* _GIVEN ENTRIES_:

= = = = =

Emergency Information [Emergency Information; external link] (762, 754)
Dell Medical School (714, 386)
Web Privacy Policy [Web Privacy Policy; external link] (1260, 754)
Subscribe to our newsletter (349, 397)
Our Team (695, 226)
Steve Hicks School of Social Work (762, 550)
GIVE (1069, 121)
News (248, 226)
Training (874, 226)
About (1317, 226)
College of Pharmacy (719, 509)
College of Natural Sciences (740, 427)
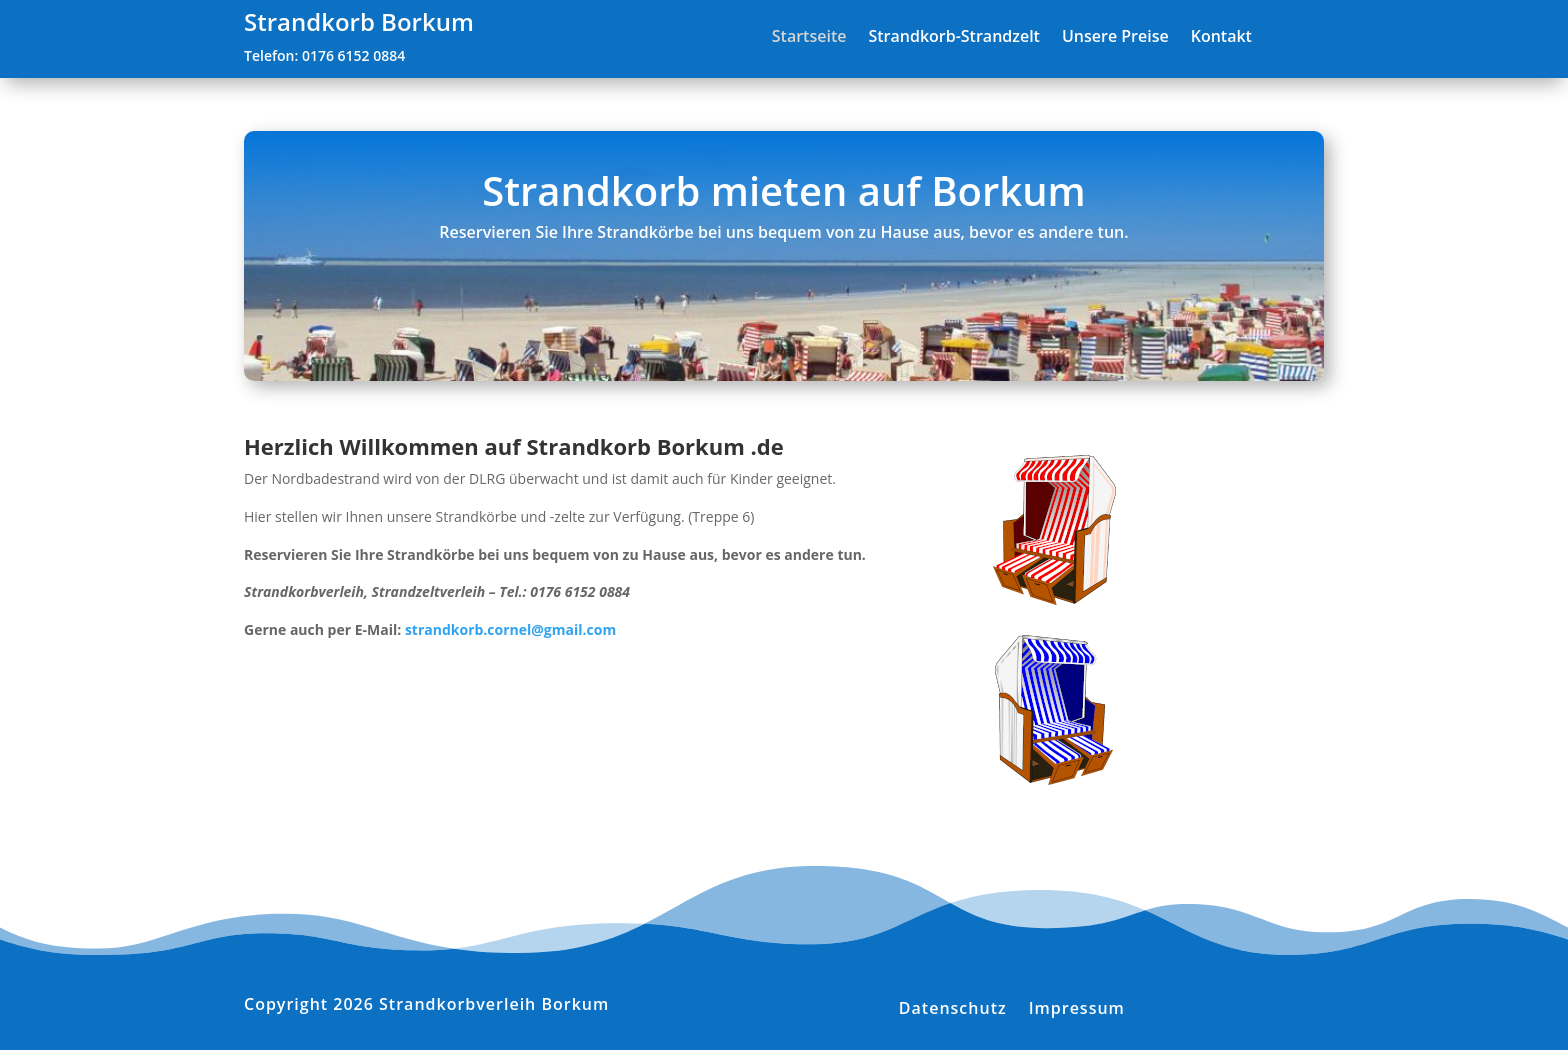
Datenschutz (953, 1006)
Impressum (1077, 1006)
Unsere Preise (1115, 37)
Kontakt (1221, 37)
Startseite (809, 37)
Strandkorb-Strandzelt (953, 37)
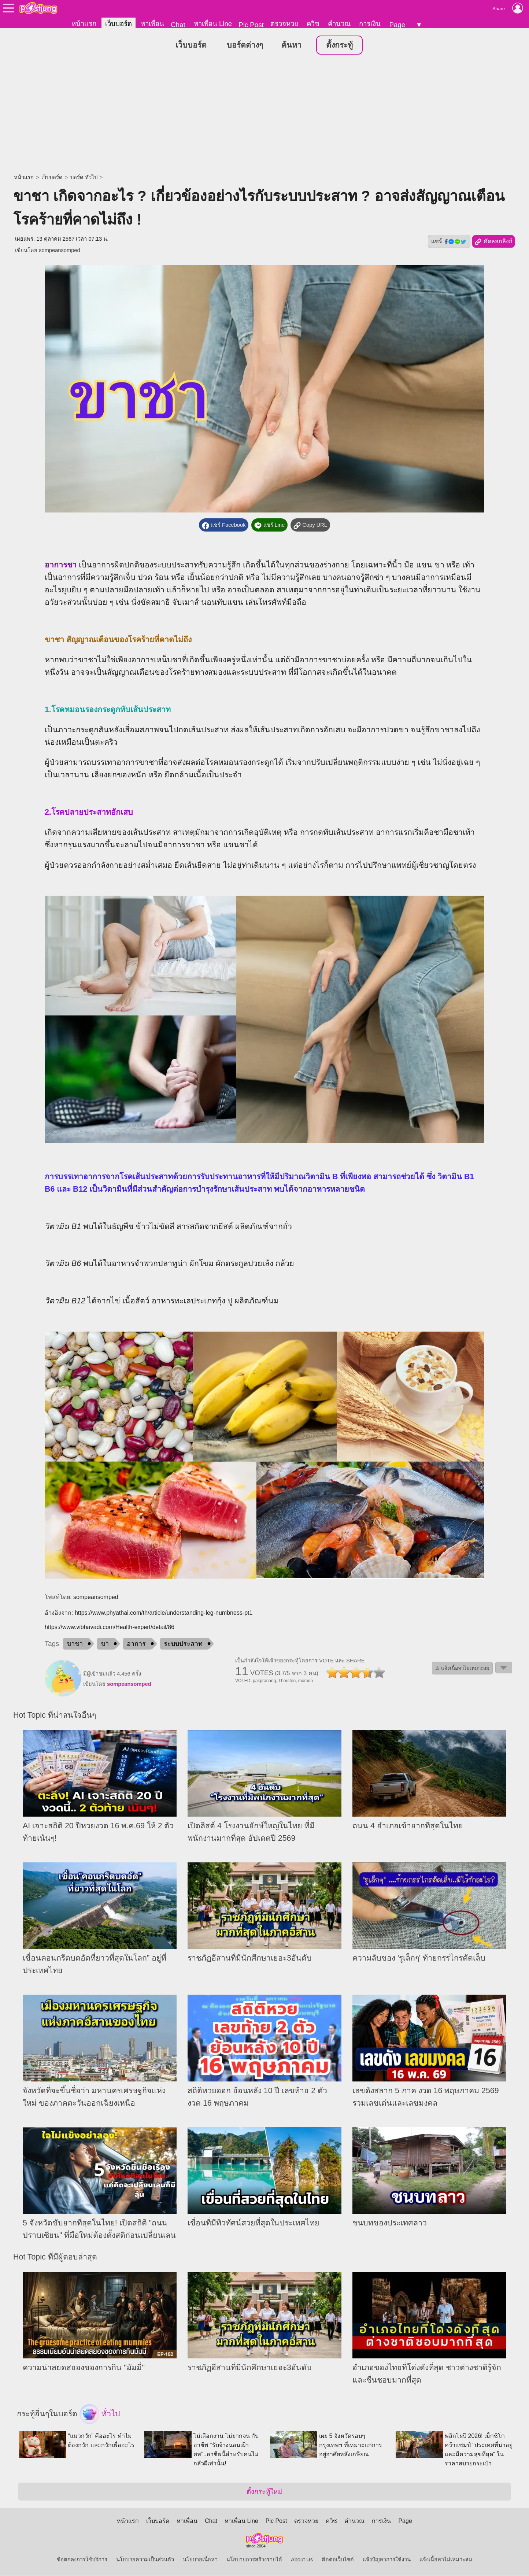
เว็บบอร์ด (118, 23)
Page (397, 25)
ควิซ (313, 23)
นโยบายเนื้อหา (200, 2560)
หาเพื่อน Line (213, 23)
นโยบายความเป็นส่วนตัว (145, 2560)
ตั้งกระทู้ (339, 45)
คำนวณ (339, 23)
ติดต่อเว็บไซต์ (338, 2560)
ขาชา (75, 1644)
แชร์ (449, 241)
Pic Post (250, 25)
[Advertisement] (264, 115)
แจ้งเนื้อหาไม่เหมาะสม (445, 2560)
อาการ (136, 1644)
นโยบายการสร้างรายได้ (254, 2560)
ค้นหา (291, 45)
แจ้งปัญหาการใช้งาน (387, 2560)
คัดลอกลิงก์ (493, 242)
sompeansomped (59, 250)
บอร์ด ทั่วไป (83, 178)
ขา (105, 1644)
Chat (178, 25)
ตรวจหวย (284, 23)
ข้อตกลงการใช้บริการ (82, 2560)
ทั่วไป (99, 2414)
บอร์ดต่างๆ (245, 45)
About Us (302, 2560)
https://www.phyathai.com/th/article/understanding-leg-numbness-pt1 (164, 1613)
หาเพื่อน (152, 23)
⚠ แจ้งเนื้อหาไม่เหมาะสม (462, 1668)
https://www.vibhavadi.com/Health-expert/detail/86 (109, 1627)
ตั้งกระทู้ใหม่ (264, 2492)
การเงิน (370, 23)
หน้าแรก (83, 23)
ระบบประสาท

= = = = =

* _TASK DETAILS_:
An exact copy of the lines from the one containing "About Us (302, 2560)" through the end of the entries is required, and nothing beyond them.

* _RESPONSE BOX_:
About Us (302, 2560)
https://www.phyathai.com/th/article/understanding-leg-numbness-pt1 (164, 1613)
หาเพื่อน (152, 23)
⚠ แจ้งเนื้อหาไม่เหมาะสม (462, 1668)
https://www.vibhavadi.com/Health-expert/detail/86 (109, 1627)
ตั้งกระทู้ใหม่ (264, 2492)
การเงิน (370, 23)
หน้าแรก (83, 23)
ระบบประสาท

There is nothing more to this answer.